While Kerouac could qualify an ideal world in his literary work, he found that attempting to achieve his ideals in real life lead to delusion. As the Beats try to create a harmonious existence in the real world, the conflict between reality and their dream created suffering in their lives. On October 21, 1969, Jack Kerouac dies at the age of 47 in hospital after “vomiting much of his vitality” into the toilet of his mother's home. In a 1974 interview, Gary Snyder comments that “along with other casualties that most people have never heard of...Kerouac was a casualty” (Barnett). The late Kerouac distanced himself from his former ideals, saying “I'm not a beatnik. I'm a Catholic” (Lelyveld).

Kerouac may have become a victim of his own desires and delusions but he paid no mind to critics who thought that “the Beat Generation means crime, delinquency, immorality, amorality.” He knew that they were just as deluded as he was and that they “don't understand history and the yearning of human souls.” He learned not to hold on to his anger against those who did not understand him and learned to live with them. In the end, he knew that the karmic cycle of the world tends to bring justice, saying “woe unto those who spit on the Beat Generation, the wind'll blow it back” (Coupe 143).

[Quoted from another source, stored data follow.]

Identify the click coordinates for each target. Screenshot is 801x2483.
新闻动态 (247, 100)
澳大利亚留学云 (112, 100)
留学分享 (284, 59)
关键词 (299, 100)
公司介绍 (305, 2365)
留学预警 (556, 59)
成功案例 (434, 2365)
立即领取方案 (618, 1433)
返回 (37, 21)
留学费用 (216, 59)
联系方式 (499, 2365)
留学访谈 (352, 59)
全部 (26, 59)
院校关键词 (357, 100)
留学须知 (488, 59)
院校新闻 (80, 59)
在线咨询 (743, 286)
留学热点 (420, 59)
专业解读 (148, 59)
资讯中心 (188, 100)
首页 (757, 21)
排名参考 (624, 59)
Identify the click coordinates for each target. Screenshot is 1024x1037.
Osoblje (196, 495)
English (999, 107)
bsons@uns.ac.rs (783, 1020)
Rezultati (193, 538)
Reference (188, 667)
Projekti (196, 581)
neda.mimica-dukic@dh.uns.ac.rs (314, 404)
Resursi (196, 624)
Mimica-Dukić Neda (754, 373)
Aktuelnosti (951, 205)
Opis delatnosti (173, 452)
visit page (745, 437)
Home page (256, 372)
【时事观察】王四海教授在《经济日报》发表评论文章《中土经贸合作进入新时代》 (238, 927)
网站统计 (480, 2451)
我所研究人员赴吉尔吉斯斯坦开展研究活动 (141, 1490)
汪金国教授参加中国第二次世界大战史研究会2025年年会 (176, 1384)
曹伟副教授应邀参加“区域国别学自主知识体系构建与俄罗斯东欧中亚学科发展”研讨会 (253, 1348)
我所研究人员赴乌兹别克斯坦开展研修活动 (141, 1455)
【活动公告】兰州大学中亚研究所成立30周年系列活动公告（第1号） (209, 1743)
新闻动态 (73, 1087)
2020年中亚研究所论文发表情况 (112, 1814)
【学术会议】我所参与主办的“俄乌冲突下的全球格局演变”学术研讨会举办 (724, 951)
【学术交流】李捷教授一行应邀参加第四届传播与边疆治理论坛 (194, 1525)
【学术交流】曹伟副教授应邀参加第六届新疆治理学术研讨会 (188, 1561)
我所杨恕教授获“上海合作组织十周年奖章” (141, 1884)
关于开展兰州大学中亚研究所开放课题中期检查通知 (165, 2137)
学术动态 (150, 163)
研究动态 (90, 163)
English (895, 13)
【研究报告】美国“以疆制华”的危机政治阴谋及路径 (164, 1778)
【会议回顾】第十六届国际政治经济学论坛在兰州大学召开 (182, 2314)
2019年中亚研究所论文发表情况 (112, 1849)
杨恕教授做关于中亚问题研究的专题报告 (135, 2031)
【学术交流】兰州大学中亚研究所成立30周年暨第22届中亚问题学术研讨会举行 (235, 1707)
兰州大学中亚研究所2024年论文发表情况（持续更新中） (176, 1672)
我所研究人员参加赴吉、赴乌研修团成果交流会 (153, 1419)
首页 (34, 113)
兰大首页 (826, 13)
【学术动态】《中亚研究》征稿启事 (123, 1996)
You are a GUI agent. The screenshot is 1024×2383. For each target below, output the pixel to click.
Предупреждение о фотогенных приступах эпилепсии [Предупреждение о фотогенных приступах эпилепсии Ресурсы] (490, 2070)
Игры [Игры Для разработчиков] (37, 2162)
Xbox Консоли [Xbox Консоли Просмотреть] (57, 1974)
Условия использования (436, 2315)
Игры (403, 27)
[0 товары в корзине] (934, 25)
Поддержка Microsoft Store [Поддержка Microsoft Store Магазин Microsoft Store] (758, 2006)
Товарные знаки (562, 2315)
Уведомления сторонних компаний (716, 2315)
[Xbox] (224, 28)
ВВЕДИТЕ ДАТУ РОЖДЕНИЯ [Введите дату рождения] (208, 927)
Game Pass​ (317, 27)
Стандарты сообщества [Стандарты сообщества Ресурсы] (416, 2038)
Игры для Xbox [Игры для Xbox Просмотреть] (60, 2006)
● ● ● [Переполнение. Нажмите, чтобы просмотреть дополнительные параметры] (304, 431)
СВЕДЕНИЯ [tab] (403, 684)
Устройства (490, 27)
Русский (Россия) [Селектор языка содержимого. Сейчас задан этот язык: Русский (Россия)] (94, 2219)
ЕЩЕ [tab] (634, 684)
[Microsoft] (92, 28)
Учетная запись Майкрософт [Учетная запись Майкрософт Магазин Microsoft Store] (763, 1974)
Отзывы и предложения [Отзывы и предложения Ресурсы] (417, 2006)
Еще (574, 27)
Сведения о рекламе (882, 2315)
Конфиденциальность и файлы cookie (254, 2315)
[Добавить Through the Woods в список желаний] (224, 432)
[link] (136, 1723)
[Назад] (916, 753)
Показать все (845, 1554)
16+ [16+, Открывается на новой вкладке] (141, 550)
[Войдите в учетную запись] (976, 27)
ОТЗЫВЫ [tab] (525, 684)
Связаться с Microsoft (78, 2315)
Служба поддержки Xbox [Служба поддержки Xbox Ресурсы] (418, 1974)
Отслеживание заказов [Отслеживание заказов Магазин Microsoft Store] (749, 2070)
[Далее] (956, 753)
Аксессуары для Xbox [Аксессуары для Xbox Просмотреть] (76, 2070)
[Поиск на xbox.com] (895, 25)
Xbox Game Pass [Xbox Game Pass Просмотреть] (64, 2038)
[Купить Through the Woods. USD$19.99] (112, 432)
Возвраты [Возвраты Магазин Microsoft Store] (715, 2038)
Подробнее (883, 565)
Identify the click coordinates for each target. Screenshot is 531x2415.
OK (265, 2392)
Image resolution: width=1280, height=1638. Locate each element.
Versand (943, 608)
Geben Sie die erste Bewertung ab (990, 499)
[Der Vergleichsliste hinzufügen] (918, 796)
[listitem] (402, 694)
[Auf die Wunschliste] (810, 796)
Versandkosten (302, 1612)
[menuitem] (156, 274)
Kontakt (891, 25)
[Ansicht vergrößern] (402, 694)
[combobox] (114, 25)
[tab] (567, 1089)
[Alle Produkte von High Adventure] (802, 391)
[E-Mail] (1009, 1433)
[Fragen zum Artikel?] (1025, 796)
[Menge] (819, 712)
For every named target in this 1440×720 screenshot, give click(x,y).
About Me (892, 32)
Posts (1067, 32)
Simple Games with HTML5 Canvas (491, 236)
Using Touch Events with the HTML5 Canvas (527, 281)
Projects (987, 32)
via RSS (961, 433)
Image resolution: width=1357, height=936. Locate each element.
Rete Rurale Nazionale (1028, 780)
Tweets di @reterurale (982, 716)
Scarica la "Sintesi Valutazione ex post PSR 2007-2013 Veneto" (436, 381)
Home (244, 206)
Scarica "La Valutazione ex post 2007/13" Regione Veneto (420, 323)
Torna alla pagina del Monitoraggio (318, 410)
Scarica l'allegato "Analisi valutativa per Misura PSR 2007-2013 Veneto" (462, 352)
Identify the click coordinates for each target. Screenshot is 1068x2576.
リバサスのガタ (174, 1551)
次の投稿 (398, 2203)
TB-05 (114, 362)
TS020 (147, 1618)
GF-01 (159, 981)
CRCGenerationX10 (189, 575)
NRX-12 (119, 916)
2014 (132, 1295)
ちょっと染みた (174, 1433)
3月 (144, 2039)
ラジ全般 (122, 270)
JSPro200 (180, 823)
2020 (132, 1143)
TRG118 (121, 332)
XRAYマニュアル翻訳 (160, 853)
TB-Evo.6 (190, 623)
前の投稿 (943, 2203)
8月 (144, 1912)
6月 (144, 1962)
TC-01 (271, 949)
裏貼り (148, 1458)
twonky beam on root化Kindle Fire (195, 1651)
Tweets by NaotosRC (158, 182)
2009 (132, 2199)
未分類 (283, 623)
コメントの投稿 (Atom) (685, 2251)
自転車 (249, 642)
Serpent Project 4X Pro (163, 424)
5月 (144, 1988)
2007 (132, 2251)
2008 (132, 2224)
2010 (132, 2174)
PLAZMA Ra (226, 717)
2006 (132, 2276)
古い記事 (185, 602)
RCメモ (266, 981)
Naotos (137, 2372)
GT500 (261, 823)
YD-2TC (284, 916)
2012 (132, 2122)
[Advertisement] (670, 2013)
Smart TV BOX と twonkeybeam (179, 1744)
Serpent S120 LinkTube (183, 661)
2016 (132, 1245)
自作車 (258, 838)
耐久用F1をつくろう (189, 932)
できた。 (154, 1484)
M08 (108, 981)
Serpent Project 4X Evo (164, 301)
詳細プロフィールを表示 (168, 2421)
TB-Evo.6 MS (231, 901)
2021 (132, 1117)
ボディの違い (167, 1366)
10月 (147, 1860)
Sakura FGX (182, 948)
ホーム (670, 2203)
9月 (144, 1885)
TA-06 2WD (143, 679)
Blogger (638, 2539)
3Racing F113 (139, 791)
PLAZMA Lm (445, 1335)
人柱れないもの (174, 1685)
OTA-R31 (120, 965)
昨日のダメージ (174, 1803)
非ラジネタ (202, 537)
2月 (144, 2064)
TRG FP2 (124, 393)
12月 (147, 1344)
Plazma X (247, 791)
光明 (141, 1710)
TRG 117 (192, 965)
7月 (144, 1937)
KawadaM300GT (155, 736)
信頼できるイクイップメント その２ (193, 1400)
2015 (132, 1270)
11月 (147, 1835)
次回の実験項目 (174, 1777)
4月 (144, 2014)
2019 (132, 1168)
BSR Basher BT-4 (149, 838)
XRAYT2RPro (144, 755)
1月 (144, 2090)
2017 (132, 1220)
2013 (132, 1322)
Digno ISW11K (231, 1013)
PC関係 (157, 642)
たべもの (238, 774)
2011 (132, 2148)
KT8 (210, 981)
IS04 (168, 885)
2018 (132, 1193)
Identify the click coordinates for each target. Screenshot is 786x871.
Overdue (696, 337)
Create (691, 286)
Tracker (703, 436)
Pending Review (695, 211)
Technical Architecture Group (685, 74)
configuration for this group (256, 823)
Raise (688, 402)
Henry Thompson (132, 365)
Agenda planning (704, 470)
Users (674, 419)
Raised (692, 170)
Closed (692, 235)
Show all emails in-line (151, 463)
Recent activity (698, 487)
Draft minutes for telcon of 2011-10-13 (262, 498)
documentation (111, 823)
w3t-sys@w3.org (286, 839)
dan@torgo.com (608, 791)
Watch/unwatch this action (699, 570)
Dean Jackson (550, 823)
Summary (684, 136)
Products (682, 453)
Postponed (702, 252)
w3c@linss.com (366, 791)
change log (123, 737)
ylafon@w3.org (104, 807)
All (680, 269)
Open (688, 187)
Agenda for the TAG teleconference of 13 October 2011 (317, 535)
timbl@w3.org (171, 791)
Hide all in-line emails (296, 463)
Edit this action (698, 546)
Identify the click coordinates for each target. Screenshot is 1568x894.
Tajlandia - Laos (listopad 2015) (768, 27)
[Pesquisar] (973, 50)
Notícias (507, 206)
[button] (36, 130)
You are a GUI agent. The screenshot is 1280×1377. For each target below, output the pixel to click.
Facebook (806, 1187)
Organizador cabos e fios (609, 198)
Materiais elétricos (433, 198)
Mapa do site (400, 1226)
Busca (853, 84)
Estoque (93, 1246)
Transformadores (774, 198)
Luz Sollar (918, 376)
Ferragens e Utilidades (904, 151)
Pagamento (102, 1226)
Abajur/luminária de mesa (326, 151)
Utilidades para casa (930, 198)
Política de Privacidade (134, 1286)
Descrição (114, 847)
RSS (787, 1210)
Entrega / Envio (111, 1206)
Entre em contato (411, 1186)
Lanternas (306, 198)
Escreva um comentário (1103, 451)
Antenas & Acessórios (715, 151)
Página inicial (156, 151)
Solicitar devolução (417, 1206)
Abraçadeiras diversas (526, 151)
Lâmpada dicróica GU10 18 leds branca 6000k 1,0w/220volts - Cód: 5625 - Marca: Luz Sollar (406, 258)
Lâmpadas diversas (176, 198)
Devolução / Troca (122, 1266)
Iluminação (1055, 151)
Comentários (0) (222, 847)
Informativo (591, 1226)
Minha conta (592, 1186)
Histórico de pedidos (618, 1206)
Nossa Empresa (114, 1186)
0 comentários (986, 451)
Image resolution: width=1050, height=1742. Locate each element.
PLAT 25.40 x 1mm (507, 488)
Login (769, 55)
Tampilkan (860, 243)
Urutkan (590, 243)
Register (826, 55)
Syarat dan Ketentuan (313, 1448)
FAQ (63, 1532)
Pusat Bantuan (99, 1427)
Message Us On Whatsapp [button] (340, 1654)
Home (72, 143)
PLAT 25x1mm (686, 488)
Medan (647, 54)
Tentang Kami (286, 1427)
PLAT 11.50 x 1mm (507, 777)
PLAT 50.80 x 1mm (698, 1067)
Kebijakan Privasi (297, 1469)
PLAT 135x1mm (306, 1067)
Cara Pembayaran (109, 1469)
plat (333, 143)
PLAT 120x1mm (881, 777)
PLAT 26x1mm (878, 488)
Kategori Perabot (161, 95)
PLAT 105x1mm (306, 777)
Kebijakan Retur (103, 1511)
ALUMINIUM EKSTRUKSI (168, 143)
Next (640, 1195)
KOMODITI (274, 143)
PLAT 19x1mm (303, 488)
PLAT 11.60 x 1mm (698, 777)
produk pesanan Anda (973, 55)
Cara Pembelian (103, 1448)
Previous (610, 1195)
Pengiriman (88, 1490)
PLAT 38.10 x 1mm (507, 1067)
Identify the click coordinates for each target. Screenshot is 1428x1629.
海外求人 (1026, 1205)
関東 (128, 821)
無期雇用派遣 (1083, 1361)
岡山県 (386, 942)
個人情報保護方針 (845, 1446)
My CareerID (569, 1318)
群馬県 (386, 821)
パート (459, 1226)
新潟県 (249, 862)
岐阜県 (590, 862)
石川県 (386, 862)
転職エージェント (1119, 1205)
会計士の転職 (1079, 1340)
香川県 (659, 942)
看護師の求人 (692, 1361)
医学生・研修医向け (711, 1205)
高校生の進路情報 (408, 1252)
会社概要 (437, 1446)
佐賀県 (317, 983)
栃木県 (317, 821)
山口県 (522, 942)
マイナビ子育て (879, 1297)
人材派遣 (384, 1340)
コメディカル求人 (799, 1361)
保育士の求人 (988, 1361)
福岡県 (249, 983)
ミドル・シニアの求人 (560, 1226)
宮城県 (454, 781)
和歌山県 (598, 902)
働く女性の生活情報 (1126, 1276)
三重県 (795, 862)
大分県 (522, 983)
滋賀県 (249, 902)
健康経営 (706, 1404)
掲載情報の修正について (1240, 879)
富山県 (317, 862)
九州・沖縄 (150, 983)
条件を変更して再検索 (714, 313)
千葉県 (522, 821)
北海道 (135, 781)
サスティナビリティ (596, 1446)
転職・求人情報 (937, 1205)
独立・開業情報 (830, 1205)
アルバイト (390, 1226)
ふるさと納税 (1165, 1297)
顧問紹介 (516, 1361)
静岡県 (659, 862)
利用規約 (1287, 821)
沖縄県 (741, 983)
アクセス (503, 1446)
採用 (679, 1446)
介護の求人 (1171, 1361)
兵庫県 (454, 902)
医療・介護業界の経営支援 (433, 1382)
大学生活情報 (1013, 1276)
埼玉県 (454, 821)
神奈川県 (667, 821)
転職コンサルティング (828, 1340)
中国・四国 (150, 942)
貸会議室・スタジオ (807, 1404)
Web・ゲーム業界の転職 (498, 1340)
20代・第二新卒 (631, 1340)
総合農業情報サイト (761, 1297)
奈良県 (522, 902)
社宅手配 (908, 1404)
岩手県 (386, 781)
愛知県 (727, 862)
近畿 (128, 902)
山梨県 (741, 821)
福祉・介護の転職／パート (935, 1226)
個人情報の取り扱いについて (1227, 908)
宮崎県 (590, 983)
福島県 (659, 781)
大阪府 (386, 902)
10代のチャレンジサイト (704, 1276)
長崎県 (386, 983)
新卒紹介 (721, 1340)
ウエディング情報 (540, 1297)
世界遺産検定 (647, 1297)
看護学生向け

"The Beat Generation, that was a vision that we had, John Clellon Holmes and I, and Allen Ginsberg in an even wilder way, in the late forties, of a generation of crazy, illuminated hipsters suddenly rising and roaming America, serious, bumming and hitchhiking everywhere, ragged, beatific, beautiful in an ugly graceful new way--a vision gleaned from the way we had heard the word 'beat' spoken on streetcorners on Times Square and in the Village, in other cities in the downtown city night of postwar America--beat, meaning down and out but full of intense conviction--We'd even heard old 1910 Daddy Hipsters of the streets speak the word that way, with a melancholy sneer--It never meant juvenile delinquents, it meant characters of a special spirituality who didn't gang up but were solitary Bartlebies staring out the dead wall window of our civilization--the subterraneans heroes who'd finally turned from the 'freedom' machine of the West and were taking drugs, digging bop, having flashes of insight, experiencing the 'derangement of the senses,' talking strange, being poor and glad, prophesying a new style for American culture, a new style (we thought), a new incantation--The same thing was almost going on in the postwar France of Sartre and Genet and what's more we knew about it--But as to the actual existence of a Beat Generation, chances are it was really just an idea in our minds.”
-Jack Kerouac, On The Road

Works Cited
Barnett, David. “Misremembering Kerouac.” guardian.co.uk. <http://www.guardian.co.uk/books/booksblog/2009/oct/21/jack-kerouac.> October 23, 2009. December 7, 2009.

Berrigan, Ted. "The Art of Fiction No. 43: Jack Kerouac." The Paris Review. 1968. December 7, 2009. <http://www.parisreview.com/media/4260_KEROUAC.pdf.>
Coupe, Laurence. Beat Sound, Beat Vision. Manchester University Press, 2007. 143. Print.
Harvey, Peter. An Introduction to Buddhist Ethics. Cambridge, United Kingdom: Cambridge University Press, 2000. 77-84. Print.
Kerouac, Jack. The Dharma Bums. Penguin Classics, 2008. 4, 45, 60-65, 70-79. Digital.
Kerouac, Jack. On The Road. Penguin Classics, 2008. Print.
Lelyveld, Joseph. "Jack Kerouac, Novelist, Dead; Father of the Beat Generation." The New York Times. 22 Oct 1969. Print.